EXERCISE DETAILS. Every line of the data below must be output exactly, with images left out.

DATA RECORDS: Begin

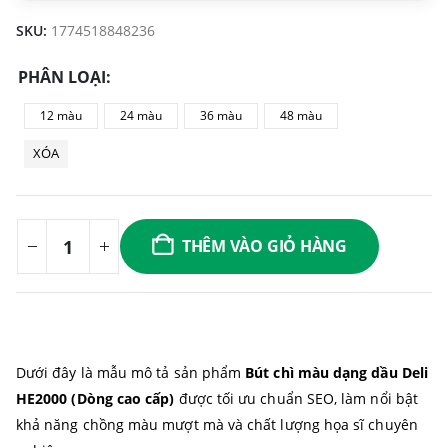
SKU:
1774518848236
PHÂN LOẠI
12 màu
24 màu
36 màu
48 màu
XÓA
THÊM VÀO GIỎ HÀNG
Dưới đây là mẫu mô tả sản phẩm
Bút chì màu dạng dầu Deli
HE2000 (Dòng cao cấp)
được tối ưu chuẩn SEO, làm nổi bật
khả năng chồng màu mượt mà và chất lượng họa sĩ chuyên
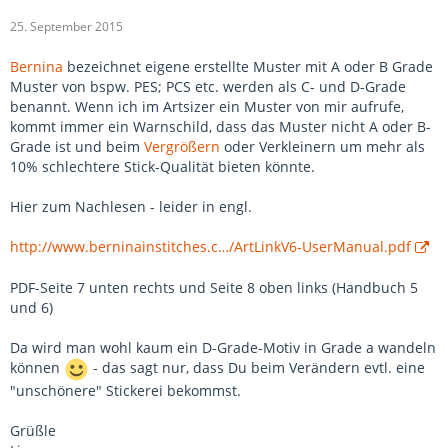
25. September 2015
Bernina
bezeichnet eigene erstellte Muster mit A oder B Grade
Muster von bspw. PES; PCS etc. werden als C- und D-Grade
benannt. Wenn ich im Artsizer ein Muster von mir aufrufe,
kommt immer ein Warnschild, dass das Muster nicht A oder B-
Grade ist und beim
Vergrößern
oder Verkleinern um mehr als
10% schlechtere Stick-Qualität bieten könnte.
Hier zum Nachlesen - leider in engl.
http://www.berninainstitches.c…/ArtLinkV6-UserManual.pdf
PDF-Seite 7 unten rechts und Seite 8 oben links (Handbuch 5
und 6)
Da wird man wohl kaum ein D-Grade-Motiv in Grade a wandeln
können
- das sagt nur, dass Du beim Verändern evtl. eine
"unschönere" Stickerei bekommst.
Grüßle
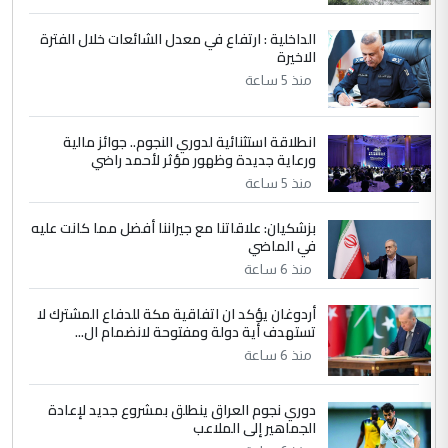
جنسية الرافد الثالث للعراق ومن اصول عريقة
ابا فرات ...
الداخلية : ارتفاع في معدل الشائعات خلال الفترة
الاخيرة
الجواهري يرد على صدام حسين سل
الموضوع :
مضجعيك يابن الزنا (نص كامل)
منذ 5 ساعة
انطلاقة استثنائية لدوري النجوم.. جوائز مالية
5
سردار
ورعاية جديدة وظهور مؤثر لأحمد راضي
التعليق : واحد من عصابة علي ماما يسقط
منذ 5 ساعة
جنسية الرافد الثالث للعراق ومن اصول عريقة
ابا فرات ...
بزشكيان: علاقاتنا مع جيراننا أفضل مما كانت عليه
في الماضي
الجواهري يرد على صدام حسين سل
الموضوع :
مضجعيك يابن الزنا (نص كامل)
منذ 6 ساعة
أردوغان يؤكد ان اتفاقية مكة للدفاع المشترك لا
تستهدف أية دولة ومفتوحة لانضمام ال...
منذ 6 ساعة
دوري نجوم العراق ينطلق بمشروع جديد لإعادة
الجماهير إلى الملاعب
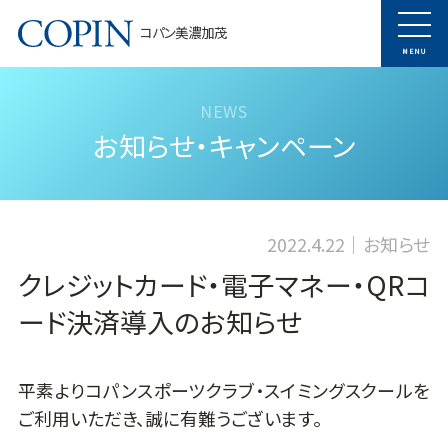
コパン美濃加茂
MENU
お知らせ・キャンペーン
2022.4.22
お知らせ
クレジットカード・電子マネー・QRコ
ード決済導入のお知らせ
平素よりコパンスポーツクラブ・スイミングスクールを
ご利用いただき、誠に有難うございます。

DATA RECORDS: End

COMPLETED EXERCISE.
SKU:
1774518848236
PHÂN LOẠI
12 màu
24 màu
36 màu
48 màu
XÓA
THÊM VÀO GIỎ HÀNG
Dưới đây là mẫu mô tả sản phẩm
Bút chì màu dạng dầu Deli
HE2000 (Dòng cao cấp)
được tối ưu chuẩn SEO, làm nổi bật
khả năng chồng màu mượt mà và chất lượng họa sĩ chuyên
25. September 2015
Bernina
bezeichnet eigene erstellte Muster mit A oder B Grade
Muster von bspw. PES; PCS etc. werden als C- und D-Grade
benannt. Wenn ich im Artsizer ein Muster von mir aufrufe,
kommt immer ein Warnschild, dass das Muster nicht A oder B-
Grade ist und beim
Vergrößern
oder Verkleinern um mehr als
10% schlechtere Stick-Qualität bieten könnte.
Hier zum Nachlesen - leider in engl.
http://www.berninainstitches.c…/ArtLinkV6-UserManual.pdf
PDF-Seite 7 unten rechts und Seite 8 oben links (Handbuch 5
und 6)
Da wird man wohl kaum ein D-Grade-Motiv in Grade a wandeln
können
- das sagt nur, dass Du beim Verändern evtl. eine
"unschönere" Stickerei bekommst.
Grüßle
جنسية الرافد الثالث للعراق ومن اصول عريقة
ابا فرات ...
الداخلية : ارتفاع في معدل الشائعات خلال الفترة
الاخيرة
الجواهري يرد على صدام حسين سل
الموضوع :
مضجعيك يابن الزنا (نص كامل)
منذ 5 ساعة
انطلاقة استثنائية لدوري النجوم.. جوائز مالية
5
سردار
ورعاية جديدة وظهور مؤثر لأحمد راضي
التعليق : واحد من عصابة علي ماما يسقط
منذ 5 ساعة
جنسية الرافد الثالث للعراق ومن اصول عريقة
ابا فرات ...
بزشكيان: علاقاتنا مع جيراننا أفضل مما كانت عليه
في الماضي
الجواهري يرد على صدام حسين سل
الموضوع :
مضجعيك يابن الزنا (نص كامل)
منذ 6 ساعة
أردوغان يؤكد ان اتفاقية مكة للدفاع المشترك لا
تستهدف أية دولة ومفتوحة لانضمام ال...
منذ 6 ساعة
دوري نجوم العراق ينطلق بمشروع جديد لإعادة
الجماهير إلى الملاعب
コパン美濃加茂
MENU
お知らせ・キャンペーン
2022.4.22
お知らせ
クレジットカード・電子マネー・QRコ
ード決済導入のお知らせ
平素よりコパンスポーツクラブ・スイミングスクールを
ご利用いただき、誠に有難うございます。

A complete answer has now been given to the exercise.